Despite my appreciation of Stackoverflow, I can never see myself agreeing with Jeff Atwood on anything substantial. A post of his that is still featured in my regular nightmares is the one titled We Are Typists First, Programmers Second.
He says:
When you’re a fast, efficient typist, you spend less time between thinking that thought and expressing it in code.
That might matter, but, frankly, what I encounter regularly are people who really ought to think hard and long about what they are about to type, and, then, when it is time to type that, think another half an hour before touching a keyboard.

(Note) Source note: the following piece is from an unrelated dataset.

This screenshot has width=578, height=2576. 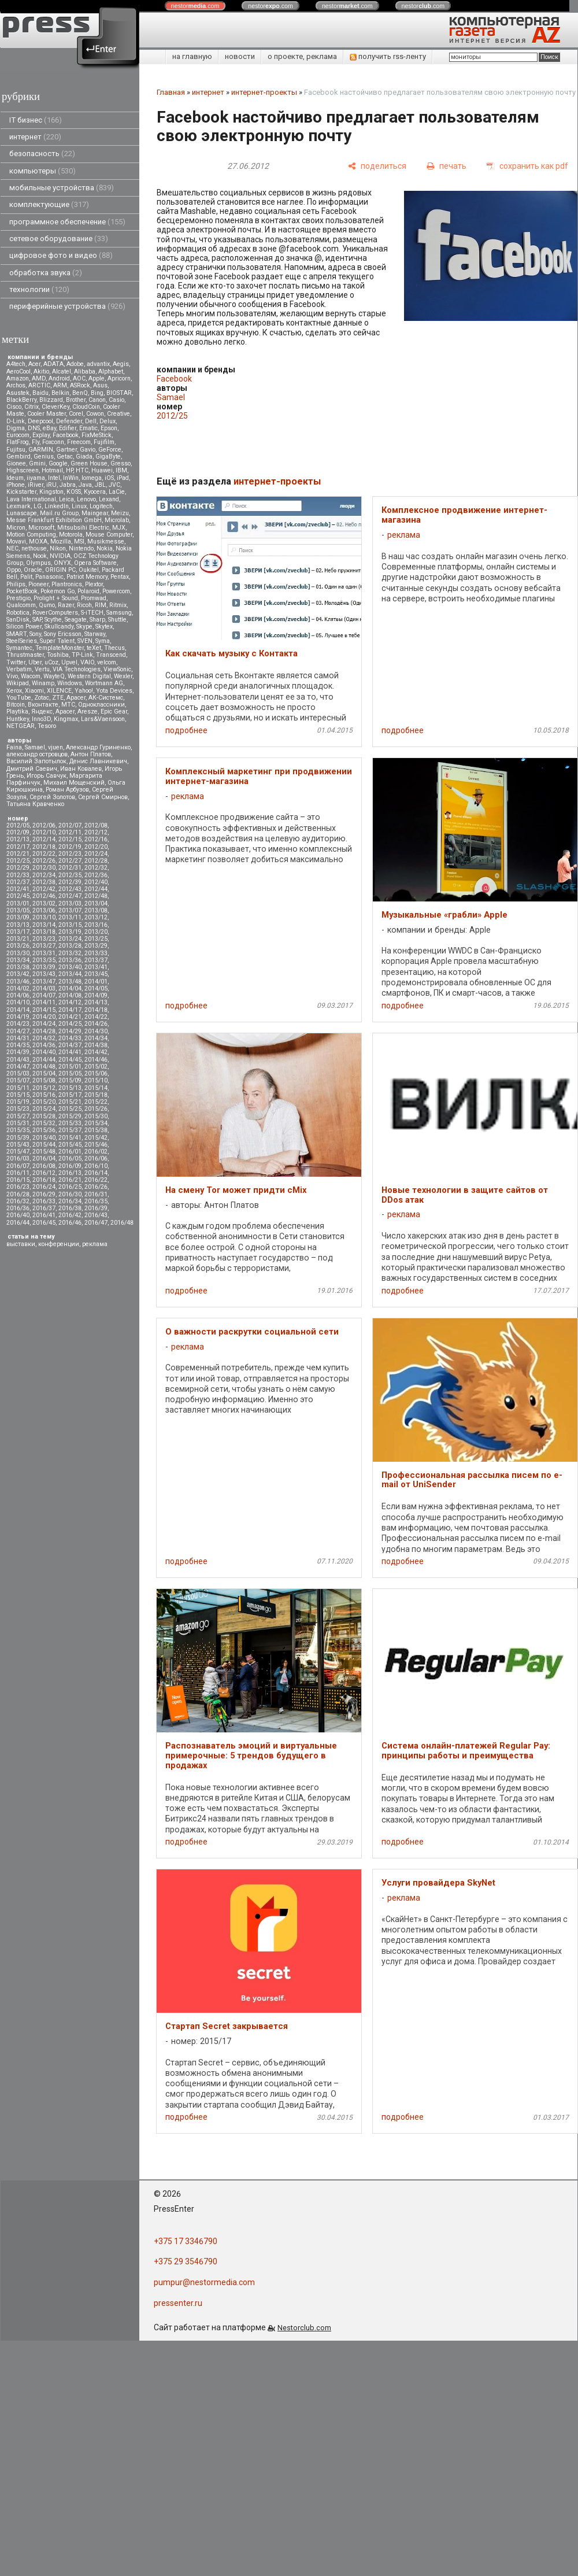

Because, otherwise, they end up generating a 500,000,000 line CSV file from a database by just inserting commas between text fields, as in, VAR1 || ',' || VAR2 || ',' …
.
When the source data contains single character flag fields whose “specification” dates back decades to some COBOL thing where they ran out letters and numbers a long time ago, you sometimes get, say, 100 rows with more commas than expected.
But, the code monkey don’t care!
He typed that SELECT
fast. Put the dump on a server, remembering to use SFTP (of course, self-signed certificate), and got back to his typing.
After all, he is a coder. He understands things no one around him understands.
I wish all you coders, typists, brogrammers would just go on a cruise to the Bermuda Triangle.
Don’t be a code monkey!
Typing fast is the LEAST important component of programming.
Think.
He goes on to gratuitously attack Perl programmers:
Don’t just type random gibberish as fast as you can on the screen, unless you’re a Perl programmer.
Perl has Text::CSV_XS and Text::xSV. Any programmer who is aware of these modules would not waste others’ time with nonsense.